Action item: Word for word, please restate the line containing "11月30日、更新🆙 【🎼新譜のご紹介🆕】 1." and all the lines that follow it to the end of the data.

[Data items]

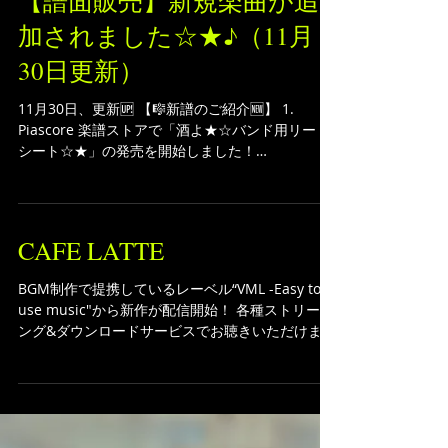
【譜面販売】新規楽曲が追
加されました☆★♪（11月
30日更新）
11月30日、更新🆙 【🎼新譜のご紹介🆕】 1.
Piascore 楽譜ストアで「酒よ★☆バンド用リード
シート☆★」の発売を開始しました！
https://store.piascore.com/scores/224387 2.
Piascore...
CAFE LATTE
BGM制作で提携しているレーベル“VML -Easy to
use music"から新作が配信開始！ 各種ストリーミ
ング&ダウンロードサービスでお聴きいただけます
♪ サクッと聴ける、作業用BGMとしてぴったりな
サウンド。 日々の生活のお供にぜひ！ ▼CAFE
LATTE /...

Result for this task:
11月30日、更新🆙 【🎼新譜のご紹介🆕】 1.
Piascore 楽譜ストアで「酒よ★☆バンド用リード
シート☆★」の発売を開始しました！
https://store.piascore.com/scores/224387 2.
Piascore...
CAFE LATTE
BGM制作で提携しているレーベル“VML -Easy to
use music"から新作が配信開始！ 各種ストリーミ
ング&ダウンロードサービスでお聴きいただけます
♪ サクッと聴ける、作業用BGMとしてぴったりな
サウンド。 日々の生活のお供にぜひ！ ▼CAFE
LATTE /...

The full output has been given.